▶ [Exercise description] In the entries below, the word "Follower" appears on some lines. Copy each of those lines.

▶ [Information given]
──────────────────────────────

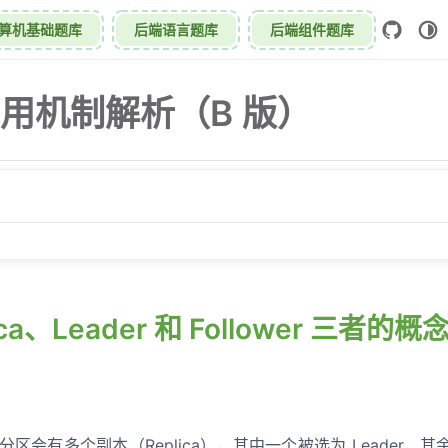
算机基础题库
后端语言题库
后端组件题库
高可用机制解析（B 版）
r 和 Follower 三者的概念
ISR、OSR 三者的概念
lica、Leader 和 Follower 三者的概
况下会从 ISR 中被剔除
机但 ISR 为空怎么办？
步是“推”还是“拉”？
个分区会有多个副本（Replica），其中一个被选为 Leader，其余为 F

──────────────────────────────

▶ [Result of this exercise]
r 和 Follower 三者的概念
lica、Leader 和 Follower 三者的概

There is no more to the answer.